The race for the Thomas Trophy was run over a double triangle on the broad Niagara River, starting and finishing in front of the Motor Boat Club. The total of the six sides of the two triangles was five miles and the race was seven times around, 35 miles in all. There were four 90-degree turns to each round and it was but a fraction more than a mile from the starting line to the first turn. With the big, fast field this threatened disaster at the first turn, but Davy Jones was off the job and luck prevailed.
The race was open to boats flying the burgee of any club along the Great Lakes and the waters tributary thereto. The length was restricted to not less than 30 nor more than 40 feet. It was under this ruling that Elbridge-Secret, L. J. Seely’s 28-footer representing the Rochester Yacht Club, was barred.
The race had been ably press-agented and while only a chosen few could get on the little island which is the home of the Motor Boat Club, at least 10,000 of the public massed on the shore of the mainland to see the distant foam spots scoot around the course. It is safe to say that never before had so many boats, ranging from dinghies to steam yachts, clustered around a race course on the Niagara.
The real sensation of the race, one far greater than the winning of Dixie, was the fight to crowd Dixie out of first place put up by Cero II, Robert Deming’s steam-powered 32-footer from Cleveland. She gave Dixie a long, game stern chase that crossed the gap between the two in a way that was wonderful.
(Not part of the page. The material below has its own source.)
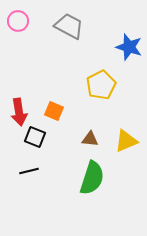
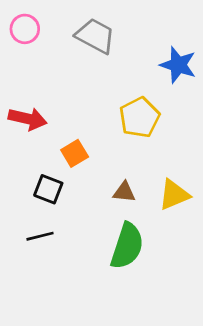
orange square: (54, 111) -> (75, 153), turned 36
red arrow: (19, 112) -> (28, 119), moved, turned -68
Cero forced Dixie to run the fourth round in 8 minutes and 28 seconds, at the rate of 35.64 miles an hour. But Cero herself covered that round in 8 minutes and 7 seconds, 21 seconds faster than Dixie and at the rate of 37.11 miles an hour. Then, at the twenty-third mile, Cero broke down.
It is to be guessed that Deming, knowing something of the speed of his boat, had laid a well-calculated plan to beat the Dixie. He did not crowd Cero for the first five miles. At the end of the first five miles he was 1 minute and 13 seconds behind Dixie and fourth in the race. At the end of ten miles Cero had cut down this lead only one second. Evidently she was still saving steam. In the third round Cero began to open up, and when the boats finished 15 miles, Cero was second in the race and had cut down Dixie’s lead to 55 seconds. In the fourth round Cero ran the five miles at the record-breaking rate of 37.11 miles an hour, doing the distance in 8 minutes and 7 seconds, which was 21 seconds faster than Dixie could make the same five miles. Cero crossd the line at the end of 20 miles but 34 seconds astern of Dixie. The crowd held fast to its breath and strained its eyeballs.
On the back stretch of the fifth round Cero was still gaining. Then she slowed. The main steam line had started to leak under the forced pressure of her highest speed. The crew went into the scalding steam with emergency collars and clamps to effect temporary repairs, and Cero picked up speed, lifted her nose, gave her shrill whistle as before and was off again after Dixie with a loss of less than a minute. Two miles further Cero’s weakened steam pipe split its brass for a gap of ten inches. The little Cleveland fighter was out of it. Dixie was safe.
Seven boats maneuvered to the starting line. The Hurry, the Whitaker-designed, Buffalo-powered hydroplane, which Burnham feared more than any other entry, failed to start. She had been shipped to Buffalo at the last minute in bad condition and it was found impossible to get new stringers in her engine bed in time.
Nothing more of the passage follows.